Date: 25 January 2021

Russia’s 2020 Budget Left With Fewer Petrodollars

Russia’s finance ministry published official data on the federal budget in 2020. What strikes most is the never-before-seen drop in the country’s resource rent that brings most to the Russian federal budget. Russia’s revenues from the hydrocarbons sales dropped year-on-year by 34 percent, to 5.235 trillion roubles ($67 billion).

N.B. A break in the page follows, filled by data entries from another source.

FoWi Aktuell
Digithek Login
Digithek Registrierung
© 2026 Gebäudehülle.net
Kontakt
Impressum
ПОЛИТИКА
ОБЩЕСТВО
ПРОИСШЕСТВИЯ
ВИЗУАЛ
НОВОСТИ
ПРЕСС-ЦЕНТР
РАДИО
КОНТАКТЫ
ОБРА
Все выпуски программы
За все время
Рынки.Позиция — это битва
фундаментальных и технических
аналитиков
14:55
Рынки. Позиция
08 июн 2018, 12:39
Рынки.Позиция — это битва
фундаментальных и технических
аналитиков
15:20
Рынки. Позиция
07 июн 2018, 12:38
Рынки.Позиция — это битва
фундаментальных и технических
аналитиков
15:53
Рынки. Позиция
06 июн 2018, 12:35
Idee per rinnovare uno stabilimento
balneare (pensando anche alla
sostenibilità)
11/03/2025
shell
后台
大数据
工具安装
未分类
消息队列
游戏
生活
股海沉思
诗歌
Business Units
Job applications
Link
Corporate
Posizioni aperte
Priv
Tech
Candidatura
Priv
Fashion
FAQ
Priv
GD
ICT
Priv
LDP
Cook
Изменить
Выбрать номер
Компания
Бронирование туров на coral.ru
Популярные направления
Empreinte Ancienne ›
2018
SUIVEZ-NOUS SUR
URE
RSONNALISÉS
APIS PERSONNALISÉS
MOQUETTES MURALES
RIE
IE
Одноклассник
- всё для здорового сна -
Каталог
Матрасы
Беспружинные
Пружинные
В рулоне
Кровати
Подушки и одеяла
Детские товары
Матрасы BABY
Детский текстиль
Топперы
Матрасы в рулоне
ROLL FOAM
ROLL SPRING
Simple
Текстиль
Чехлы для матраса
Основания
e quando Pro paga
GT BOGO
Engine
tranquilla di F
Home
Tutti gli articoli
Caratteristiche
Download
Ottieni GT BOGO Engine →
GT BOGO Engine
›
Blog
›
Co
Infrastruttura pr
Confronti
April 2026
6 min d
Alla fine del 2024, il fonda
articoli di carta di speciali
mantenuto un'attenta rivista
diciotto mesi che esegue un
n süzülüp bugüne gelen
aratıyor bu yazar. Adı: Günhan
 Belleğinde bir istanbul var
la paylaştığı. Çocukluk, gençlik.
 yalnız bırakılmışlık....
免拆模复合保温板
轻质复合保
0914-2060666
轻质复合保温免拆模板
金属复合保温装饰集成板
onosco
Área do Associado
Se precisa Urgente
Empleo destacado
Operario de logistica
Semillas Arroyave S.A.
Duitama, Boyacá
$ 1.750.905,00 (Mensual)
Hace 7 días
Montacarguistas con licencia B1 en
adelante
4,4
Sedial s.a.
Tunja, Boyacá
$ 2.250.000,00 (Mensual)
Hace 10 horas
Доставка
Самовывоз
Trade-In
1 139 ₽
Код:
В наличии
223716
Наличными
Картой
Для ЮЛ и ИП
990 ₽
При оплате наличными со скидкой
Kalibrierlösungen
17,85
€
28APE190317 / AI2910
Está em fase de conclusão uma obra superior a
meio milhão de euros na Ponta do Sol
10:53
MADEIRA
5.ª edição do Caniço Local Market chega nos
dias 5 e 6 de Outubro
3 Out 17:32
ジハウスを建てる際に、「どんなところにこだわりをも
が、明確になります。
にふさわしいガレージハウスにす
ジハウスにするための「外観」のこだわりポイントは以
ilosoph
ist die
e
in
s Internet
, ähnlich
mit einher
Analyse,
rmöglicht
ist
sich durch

SOURCE: MEDIA.GAZPROM-NEFT.COM

The Russian finance ministry saw a shortfall of 2.689 billion roubles from oil and gas revenues. The worst situation was in May 2020 when the country’s oil and gas revenues noted a threefold drop, to 214 billion roubles, amid Russia’s price war with Saudi Arabia and the decrease in the Urals crude oil price to the levels last seen at the collapse of the Soviet Union. In the months that followed, Russia’s revenues rebounded, reaching higher values even twice a month (474 billion in October, 453 billion in November, and 425 billion in December). Yet on average, this was by a third less than a year before where the budget got 660 billion roubles from selling oil and gas. Russia’s budget revenues from trading hydrocarbons came back to the 2017 levels as far as merely absolute figures are concerned. But never before has Russia experienced such a record slump in numbers. In 2020, the Russian federal budget saw the resource rent that was 7 percent worth of the country’s gross domestic product, in 2019 – more than 8 percent, while in the first decade of the century, or the golden time for the oil industry, this went past 10 percent of the Russian GDP. Russia’s oil and gas revenues went down amid the economic impact of the coronavirus pandemic and mild winter last year, as well as due to its oil price war with Saudi Arabia last spring – the last of which was of its own making. Russia’s number one partner in the oil-producing cartel OPEC beat it to keep its ranking as China’s top crude supplier last year. Saudi shipments to China in 2020 rose 1.9 percent from a year earlier to 84.92 million tons. Russia came second with shipments of 83.57 million tons, up 7.6 percent from 2019. Iraq is China’s third-largest oil supplier, with 60.12 million tons sent in 2020, while Brazil came fourth (42.19 million tons). Interestingly, China’s imports of U.S. oil more than tripled in 2020 to 19.76 million tons, compared to a year earlier. The country’s economy did not suffer from the pandemic-related crisis as in 2020 Chinese imports rose 7.3 percent to a record of 542.4 million tons.